Wednesday, 13 December 2017

Forgotten beauty

A rose hedge grows alongside the railway line near the now demolished Bonnievale station.


From time to time, when either walking or driving through the vineyards, one cannot miss the hedge’s profusion of pink. As the vineyards obscure the railway line, it seems from certain angles, that the hedge is growing in the middle of nowhere. Curiosity compelled me to investigate the display close-up. I needed to discover the story of this nowhere rose.


The rose has over many years, grown into an informal hedge. Over a long time and left undisturbed, it has rambled onto itself. From close-up it was even more spectacular. Big clusters of small pink roses covered the hedge of thorny branches.


How long it has been there no one will know. I doubt whether anyone even cares. But, there it grows between the railway line and the vineyard. There appears no reason for it to be there, in that specific location. Over the years, a dirt road has forked around it into a track between the rose hedge and the railway line and the hedge and the vineyard. There it grows like a big traffic island of beauty.


How she got there I will probably never know. Who she is, was another matter. One, which I might trace with a little effort I thought, as I picked a sprig of roses and headed home. On arrival, I decided to consult Roses at the Cape of Good Hope by Gwen Fagan, published in 1995.


I searched the images for a rose that looked anything like those I had picked. It was between a Centifolia rose, ‘Pompon de Bourgogne’, and a Species rose, ‘Dorothy Perkins’.

After investigating the leaves, the thorns and the growth pattern of the specimen I had brought home very closely, Keith confirmed that it was ‘Dorothy Perkins’.


Gwen Fagan writes the following about ‘Dorothy Perkins’. “Soon after its introduction in 1901, ‘Dorothy Perkins’ became the sweetheart of Cape gardeners. In spring flower-laden arches, verandas, summer-houses and boundary fences transformed the poorest cottage gardens into spectacles of colour, turning village streets into delightful havens for Sunday afternoon drivers and strollers. During the first few years nursery catalogues enthusiastically displayed full-page illustrations, selling plants at double the price of any other rose. 
In 1908 ‘Excelsa’ (‘Red Dorothy’) and ‘White Dorothy’, were welcomed with as much fervour as their pink sister and these three ramblers retained their popularity at the Cape well into the 1940s.”


Gwen also mentions that they were popular plants for railway reserves. That might explain how ‘Dorothy Perkins’ came to grow alongside the railway line in Bonnievale. A remnant of a time when train travel was popular and the station a hive of activity.


‘Dorothy Perkins’ was named after the granddaughter of the rose grower, Charles H. Perkins.  He introduced the rose to the market in 1901 and in 1908 it won top honours at the Royal National Rose Society.

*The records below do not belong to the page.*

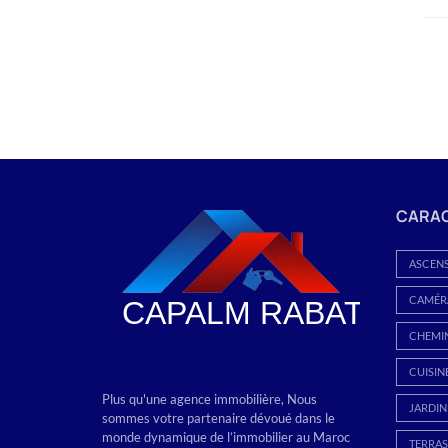
CARAC
ASCEN
CAMÉRA
CHEMI
CUISIN
Plus qu'une agence immobilière, Nous
JARDIN
sommes votre partenaire dévoué dans le
monde dynamique de l’immobilier au Maroc
TERRAS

‘Dorothy Perkins’ also started a long tradition of naming roses after people. Source: https://en.wikipedia.org/wiki/Jackson_%26_Perkins


The rose is mentioned by several authors in their works. In ‘Tender is the night’ by F Scott Fritzgerald, published in 1934, the author describes a ride in a funicular in Montraux Switzerland by Dick, one of the main characters. “Though one must not pick flowers on the way up, the blossoms trailed in as they passed - Dorothy Perkins roses dragged patiently through each compartment slowly waggling with the motion of the funicular, letting go at the last to swing back to their rosy cluster. Again and again these branches went through the car.”


‘Dorothy Perkins’ is a Whichurian Rambler. “The Wichuranas are named after the German botanist Max Ernst Wichura (1817–1866). While the Wichuranas are beautiful and popular in themselves, they are also known to be the parents of ‘Dorothy Perkins',” Source:  http://www.all-my-favourite-flower-names.com/rambling-rose.html

To be precise, the parentage of ‘Dorothy Perkins’ is a cross between Madame Gabriel Luizetrose with Rosa Wichuraiana. Source:  https://www.gardenia.net/plant/rose-Dorothy-Perkins

Who knows how she got to adorn the Bonnievale railway line. Now, ‘Dorothy Perkins’ graces a dirt track next to a seldom used line. Like a forgotten beauty who has risen above her surroundings. There she is year after year, just being beautiful for beauty’s sake as intended by Charles Perkins in 1901. 

1 comment:

  1. A very interesting story, thanks. I love seemingly random acts of beauty.